> **DATA FOR THIS TASK**:

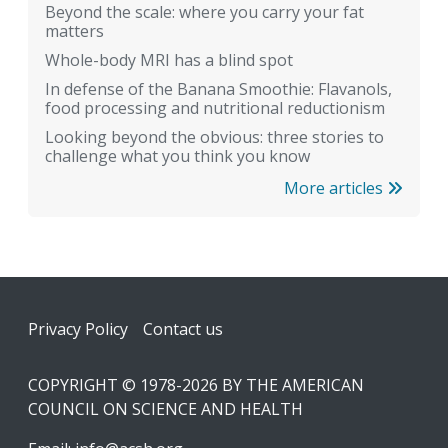
Beyond the scale: where you carry your fat
matters
Whole-body MRI has a blind spot
In defense of the Banana Smoothie: Flavanols,
food processing and nutritional reductionism
Looking beyond the obvious: three stories to
challenge what you think you know
More articles
Footer
Privacy Policy
Contact us
COPYRIGHT © 1978-2026 BY THE AMERICAN
COUNCIL ON SCIENCE AND HEALTH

> **EXERCISE DIRECTIONS**:
Your job is to repeat every entry exactly, keeping all pictures out of the copy.

> **SOLVED PROBLEM**:
Beyond the scale: where you carry your fat
matters
Whole-body MRI has a blind spot
In defense of the Banana Smoothie: Flavanols,
food processing and nutritional reductionism
Looking beyond the obvious: three stories to
challenge what you think you know
More articles
Footer
Privacy Policy
Contact us
COPYRIGHT © 1978-2026 BY THE AMERICAN
COUNCIL ON SCIENCE AND HEALTH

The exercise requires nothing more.